===== SUPPLIED MATERIAL =====

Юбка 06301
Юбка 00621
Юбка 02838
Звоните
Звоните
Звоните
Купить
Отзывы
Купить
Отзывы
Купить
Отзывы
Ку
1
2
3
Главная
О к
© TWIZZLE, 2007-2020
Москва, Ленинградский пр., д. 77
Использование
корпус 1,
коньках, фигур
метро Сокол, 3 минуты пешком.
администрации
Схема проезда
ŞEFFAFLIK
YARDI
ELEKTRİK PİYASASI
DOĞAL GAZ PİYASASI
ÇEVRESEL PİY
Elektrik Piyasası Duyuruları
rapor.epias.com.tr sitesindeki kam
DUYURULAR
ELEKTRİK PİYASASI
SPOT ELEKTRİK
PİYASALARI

=====
===== SUPPLIED MATERIAL =====

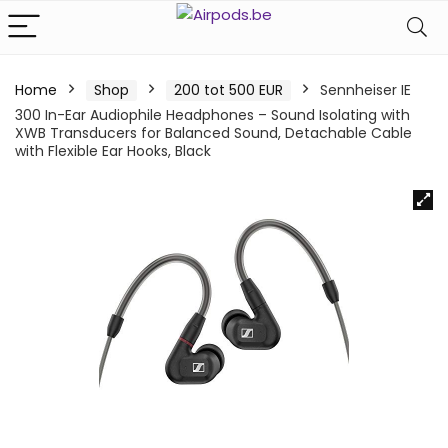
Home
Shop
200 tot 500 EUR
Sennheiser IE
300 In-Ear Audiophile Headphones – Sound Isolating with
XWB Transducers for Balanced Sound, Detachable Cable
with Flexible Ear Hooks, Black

=====
===== SUPPLIED MATERIAL =====

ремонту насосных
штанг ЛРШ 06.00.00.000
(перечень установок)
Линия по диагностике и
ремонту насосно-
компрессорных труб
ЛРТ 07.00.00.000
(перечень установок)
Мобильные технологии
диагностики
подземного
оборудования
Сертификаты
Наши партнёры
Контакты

=====

## TASK BRIEF:
Please copy each line of the material that has the string "Sound" somewhere in it.

## OUTPUT FOR THIS EXERCISE:
300 In-Ear Audiophile Headphones – Sound Isolating with
XWB Transducers for Balanced Sound, Detachable Cable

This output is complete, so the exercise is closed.